### DATA RECORDS ###

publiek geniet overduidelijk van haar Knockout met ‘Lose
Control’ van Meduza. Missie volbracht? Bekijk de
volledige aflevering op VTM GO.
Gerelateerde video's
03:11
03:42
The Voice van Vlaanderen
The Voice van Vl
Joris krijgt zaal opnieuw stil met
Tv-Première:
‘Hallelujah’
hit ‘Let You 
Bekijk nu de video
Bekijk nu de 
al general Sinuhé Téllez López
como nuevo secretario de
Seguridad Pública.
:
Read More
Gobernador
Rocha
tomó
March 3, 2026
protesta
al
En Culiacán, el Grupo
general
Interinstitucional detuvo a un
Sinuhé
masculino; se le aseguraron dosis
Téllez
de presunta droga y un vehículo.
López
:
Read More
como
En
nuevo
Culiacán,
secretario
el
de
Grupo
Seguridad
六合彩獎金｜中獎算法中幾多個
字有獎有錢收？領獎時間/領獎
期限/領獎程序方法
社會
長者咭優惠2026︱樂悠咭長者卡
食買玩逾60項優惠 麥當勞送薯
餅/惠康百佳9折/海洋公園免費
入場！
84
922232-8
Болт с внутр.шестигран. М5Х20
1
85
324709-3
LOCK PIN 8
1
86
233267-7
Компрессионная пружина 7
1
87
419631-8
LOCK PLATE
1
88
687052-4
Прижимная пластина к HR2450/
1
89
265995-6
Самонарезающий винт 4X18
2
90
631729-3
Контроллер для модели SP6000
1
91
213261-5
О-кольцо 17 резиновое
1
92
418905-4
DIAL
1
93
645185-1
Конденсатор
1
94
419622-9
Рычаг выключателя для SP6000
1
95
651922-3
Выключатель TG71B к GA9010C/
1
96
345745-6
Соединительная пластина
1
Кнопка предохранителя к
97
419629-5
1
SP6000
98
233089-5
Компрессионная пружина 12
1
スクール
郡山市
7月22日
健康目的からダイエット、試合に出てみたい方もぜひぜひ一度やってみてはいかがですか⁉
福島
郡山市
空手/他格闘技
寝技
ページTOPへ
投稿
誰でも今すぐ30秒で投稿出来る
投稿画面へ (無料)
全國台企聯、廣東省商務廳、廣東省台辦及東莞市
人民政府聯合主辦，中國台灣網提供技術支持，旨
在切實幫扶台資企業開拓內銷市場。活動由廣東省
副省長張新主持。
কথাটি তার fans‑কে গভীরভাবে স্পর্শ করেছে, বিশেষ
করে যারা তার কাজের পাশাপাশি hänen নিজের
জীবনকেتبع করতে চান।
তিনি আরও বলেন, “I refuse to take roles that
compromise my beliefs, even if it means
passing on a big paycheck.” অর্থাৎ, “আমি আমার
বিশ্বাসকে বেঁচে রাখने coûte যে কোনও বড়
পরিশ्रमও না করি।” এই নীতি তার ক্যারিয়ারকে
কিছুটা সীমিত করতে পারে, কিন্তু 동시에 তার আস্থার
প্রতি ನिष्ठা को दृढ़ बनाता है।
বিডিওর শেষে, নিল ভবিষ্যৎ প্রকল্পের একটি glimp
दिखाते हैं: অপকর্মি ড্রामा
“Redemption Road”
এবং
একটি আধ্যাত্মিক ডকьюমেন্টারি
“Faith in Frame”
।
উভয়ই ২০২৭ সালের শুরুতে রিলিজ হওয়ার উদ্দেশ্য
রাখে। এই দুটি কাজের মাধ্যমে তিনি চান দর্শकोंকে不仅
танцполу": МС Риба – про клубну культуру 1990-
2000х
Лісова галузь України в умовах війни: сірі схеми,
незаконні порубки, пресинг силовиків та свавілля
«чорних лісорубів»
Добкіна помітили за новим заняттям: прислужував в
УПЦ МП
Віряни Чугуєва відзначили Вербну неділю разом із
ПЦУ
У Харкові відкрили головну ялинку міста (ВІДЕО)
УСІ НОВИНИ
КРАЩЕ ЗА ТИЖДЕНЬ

###
### DATA RECORDS ###

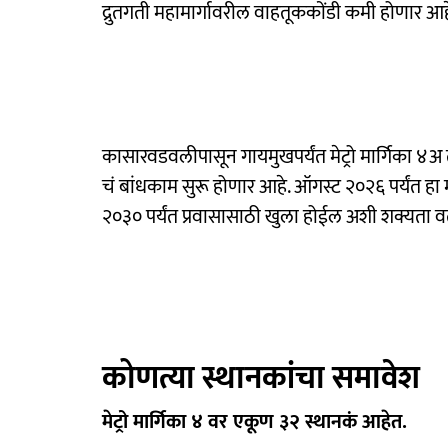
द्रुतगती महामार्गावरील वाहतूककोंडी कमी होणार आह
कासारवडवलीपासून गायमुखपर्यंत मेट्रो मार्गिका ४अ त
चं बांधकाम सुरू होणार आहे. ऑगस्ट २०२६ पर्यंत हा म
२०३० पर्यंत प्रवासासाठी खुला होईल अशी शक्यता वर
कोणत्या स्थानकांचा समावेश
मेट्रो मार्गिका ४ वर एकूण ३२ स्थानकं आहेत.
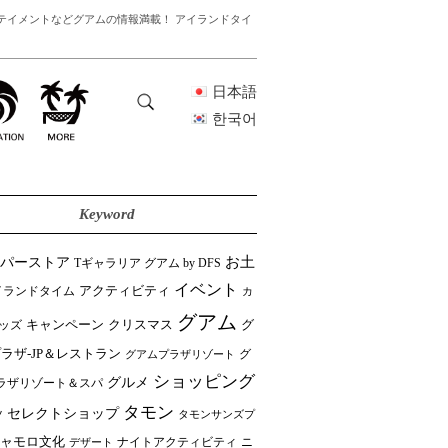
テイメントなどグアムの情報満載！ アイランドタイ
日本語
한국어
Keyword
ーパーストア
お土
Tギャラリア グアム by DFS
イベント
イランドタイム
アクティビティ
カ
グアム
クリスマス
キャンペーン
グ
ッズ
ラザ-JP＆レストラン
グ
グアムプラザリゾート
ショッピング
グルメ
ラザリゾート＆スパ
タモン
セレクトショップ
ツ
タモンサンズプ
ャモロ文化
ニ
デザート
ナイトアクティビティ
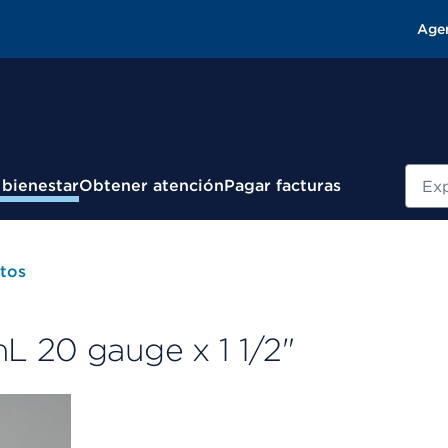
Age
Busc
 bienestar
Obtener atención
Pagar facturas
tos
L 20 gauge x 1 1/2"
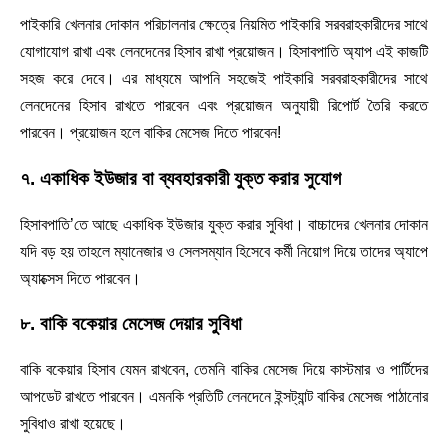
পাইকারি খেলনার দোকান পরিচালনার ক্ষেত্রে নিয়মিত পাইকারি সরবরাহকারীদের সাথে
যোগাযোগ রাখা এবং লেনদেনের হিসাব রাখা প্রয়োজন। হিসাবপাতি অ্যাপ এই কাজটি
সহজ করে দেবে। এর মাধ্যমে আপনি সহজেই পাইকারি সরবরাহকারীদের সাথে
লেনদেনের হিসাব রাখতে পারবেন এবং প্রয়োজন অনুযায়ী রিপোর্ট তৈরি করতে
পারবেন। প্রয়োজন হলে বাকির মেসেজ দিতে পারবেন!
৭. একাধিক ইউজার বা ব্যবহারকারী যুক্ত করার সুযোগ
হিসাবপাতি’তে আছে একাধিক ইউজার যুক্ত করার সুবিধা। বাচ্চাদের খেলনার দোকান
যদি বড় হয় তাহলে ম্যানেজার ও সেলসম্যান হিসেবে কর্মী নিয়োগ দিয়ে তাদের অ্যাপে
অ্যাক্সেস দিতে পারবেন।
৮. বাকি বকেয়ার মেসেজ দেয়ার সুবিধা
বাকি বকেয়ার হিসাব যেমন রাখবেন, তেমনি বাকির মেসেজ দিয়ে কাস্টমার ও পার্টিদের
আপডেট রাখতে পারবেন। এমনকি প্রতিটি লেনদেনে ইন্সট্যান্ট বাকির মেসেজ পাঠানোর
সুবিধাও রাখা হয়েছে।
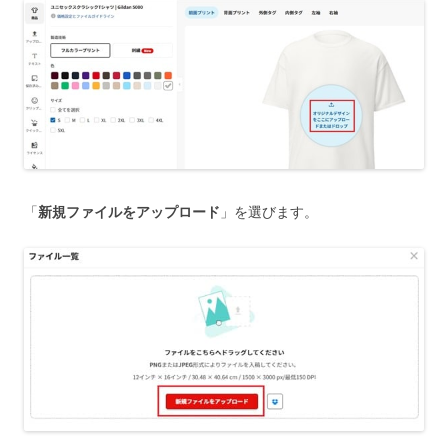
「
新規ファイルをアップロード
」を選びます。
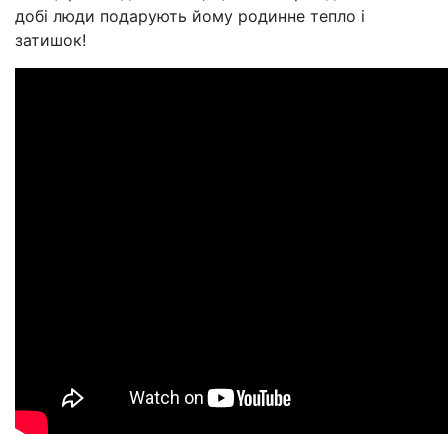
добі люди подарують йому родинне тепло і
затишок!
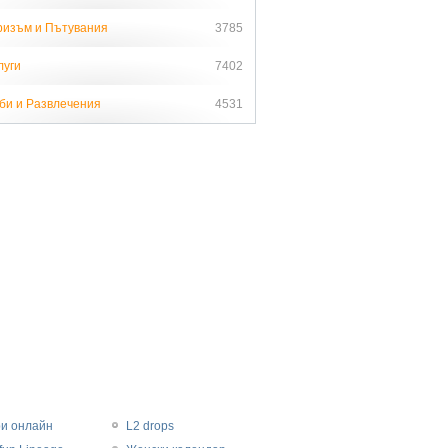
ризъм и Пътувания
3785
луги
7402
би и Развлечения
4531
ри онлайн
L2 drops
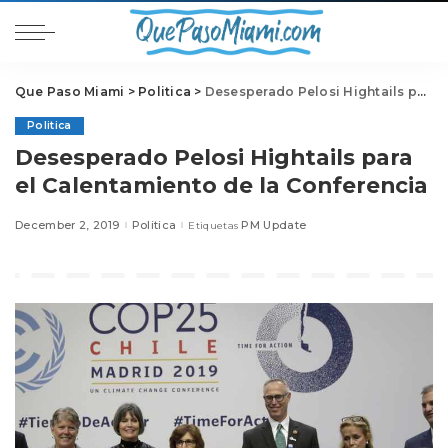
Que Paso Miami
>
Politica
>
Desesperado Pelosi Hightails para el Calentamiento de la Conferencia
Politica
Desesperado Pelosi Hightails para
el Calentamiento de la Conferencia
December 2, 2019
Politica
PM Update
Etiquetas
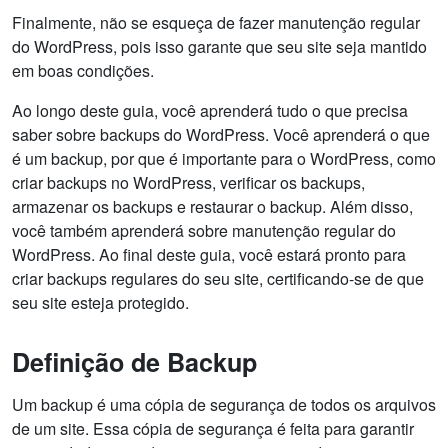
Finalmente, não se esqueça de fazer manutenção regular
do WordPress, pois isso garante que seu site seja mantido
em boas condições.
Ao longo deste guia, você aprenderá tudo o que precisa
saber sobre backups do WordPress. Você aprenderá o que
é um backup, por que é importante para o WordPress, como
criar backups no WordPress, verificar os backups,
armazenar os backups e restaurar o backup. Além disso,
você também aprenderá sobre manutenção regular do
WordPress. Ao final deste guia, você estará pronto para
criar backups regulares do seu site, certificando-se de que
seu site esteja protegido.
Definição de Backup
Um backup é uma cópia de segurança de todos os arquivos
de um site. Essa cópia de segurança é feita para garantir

###
### DATA RECORDS ###

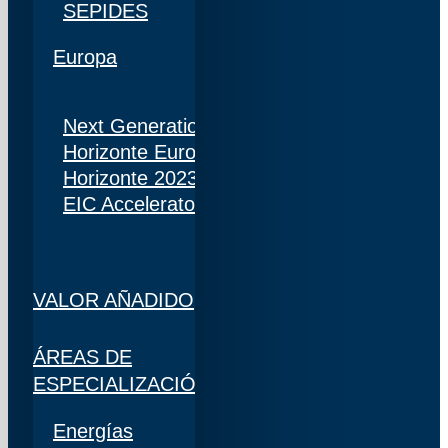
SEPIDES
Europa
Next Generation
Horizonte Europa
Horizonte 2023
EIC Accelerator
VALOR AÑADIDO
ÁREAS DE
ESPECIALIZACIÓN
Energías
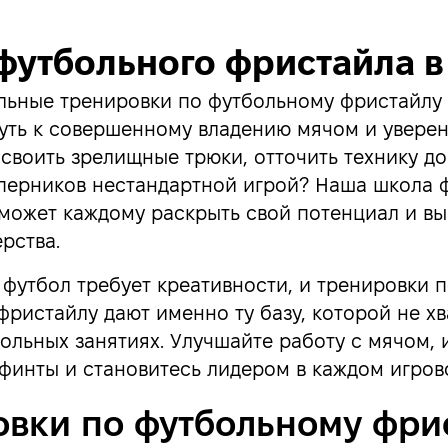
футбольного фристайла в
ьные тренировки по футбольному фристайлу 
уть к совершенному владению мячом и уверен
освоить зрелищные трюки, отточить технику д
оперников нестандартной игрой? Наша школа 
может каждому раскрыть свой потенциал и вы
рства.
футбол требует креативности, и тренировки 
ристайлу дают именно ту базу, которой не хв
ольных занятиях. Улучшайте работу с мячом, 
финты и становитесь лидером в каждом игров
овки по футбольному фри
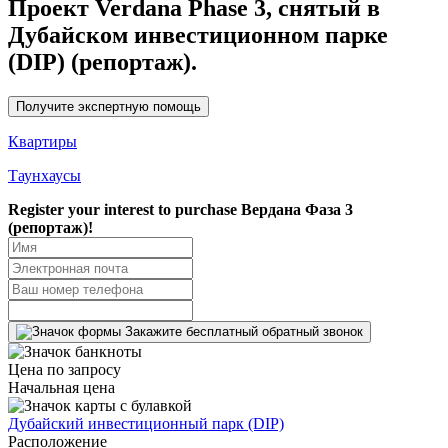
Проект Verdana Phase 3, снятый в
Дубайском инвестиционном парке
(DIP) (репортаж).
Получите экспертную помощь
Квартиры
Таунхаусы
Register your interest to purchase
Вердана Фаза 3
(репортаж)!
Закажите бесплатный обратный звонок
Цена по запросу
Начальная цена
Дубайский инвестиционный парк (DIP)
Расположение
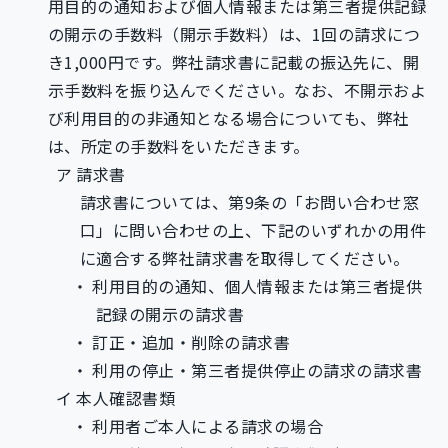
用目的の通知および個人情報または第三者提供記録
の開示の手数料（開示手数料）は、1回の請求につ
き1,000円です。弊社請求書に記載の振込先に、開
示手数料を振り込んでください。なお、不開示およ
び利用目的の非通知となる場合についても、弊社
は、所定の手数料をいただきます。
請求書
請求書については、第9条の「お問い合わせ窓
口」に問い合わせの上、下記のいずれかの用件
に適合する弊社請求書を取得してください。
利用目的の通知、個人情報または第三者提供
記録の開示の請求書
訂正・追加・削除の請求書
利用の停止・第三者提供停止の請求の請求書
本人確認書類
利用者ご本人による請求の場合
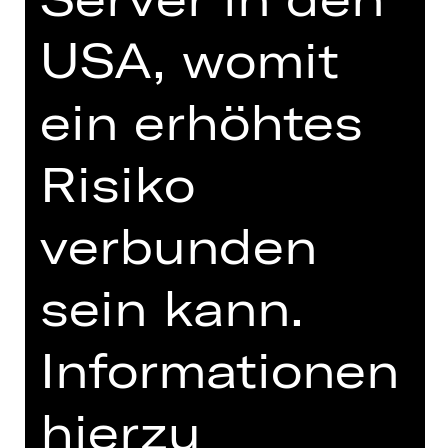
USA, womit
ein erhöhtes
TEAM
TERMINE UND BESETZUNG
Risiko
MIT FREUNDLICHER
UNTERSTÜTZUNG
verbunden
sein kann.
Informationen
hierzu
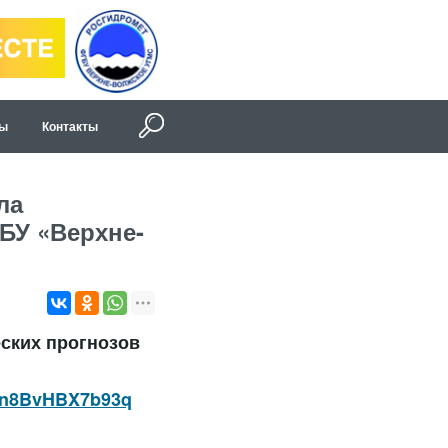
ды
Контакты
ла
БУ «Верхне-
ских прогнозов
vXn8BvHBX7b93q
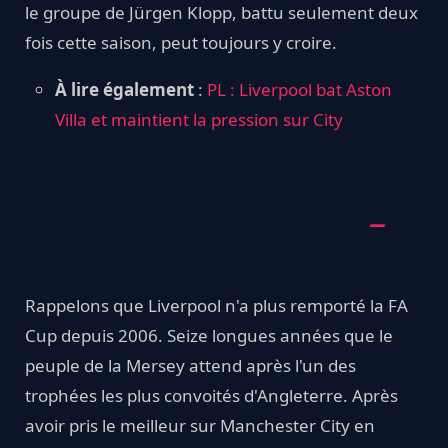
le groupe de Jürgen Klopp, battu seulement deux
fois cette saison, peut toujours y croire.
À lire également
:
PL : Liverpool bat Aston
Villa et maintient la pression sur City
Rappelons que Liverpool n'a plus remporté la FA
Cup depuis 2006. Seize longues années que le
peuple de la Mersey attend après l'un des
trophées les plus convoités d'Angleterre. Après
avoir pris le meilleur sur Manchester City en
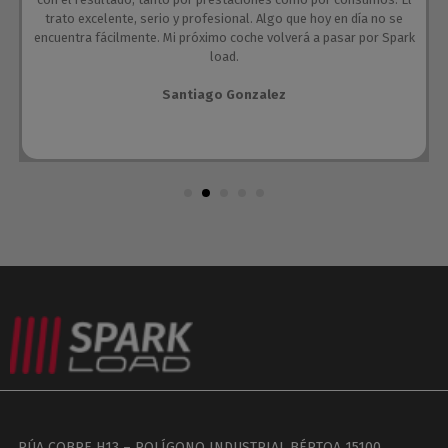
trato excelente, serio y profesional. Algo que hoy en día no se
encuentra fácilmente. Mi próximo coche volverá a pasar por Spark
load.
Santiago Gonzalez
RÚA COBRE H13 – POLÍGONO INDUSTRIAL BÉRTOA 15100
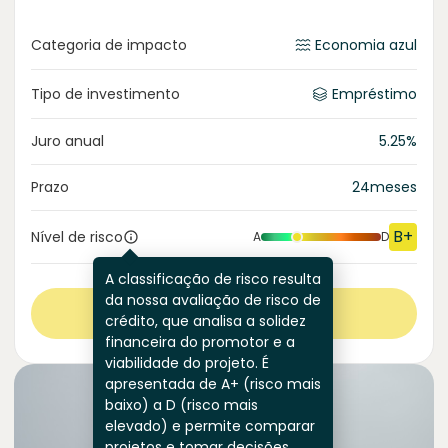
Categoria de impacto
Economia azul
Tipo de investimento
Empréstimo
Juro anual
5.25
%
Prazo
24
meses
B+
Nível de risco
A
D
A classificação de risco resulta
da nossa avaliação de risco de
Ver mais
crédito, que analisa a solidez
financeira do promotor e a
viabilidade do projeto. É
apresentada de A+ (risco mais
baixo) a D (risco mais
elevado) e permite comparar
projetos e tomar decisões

###

**TO DO**
Which lines contain "সরবর"? Copy each of them from the listing.

**WORKED SOLUTION**
পাইকারি খেলনার দোকান পরিচালনার ক্ষেত্রে নিয়মিত পাইকারি সরবরাহকারীদের সাথে
সহজ করে দেবে। এর মাধ্যমে আপনি সহজেই পাইকারি সরবরাহকারীদের সাথে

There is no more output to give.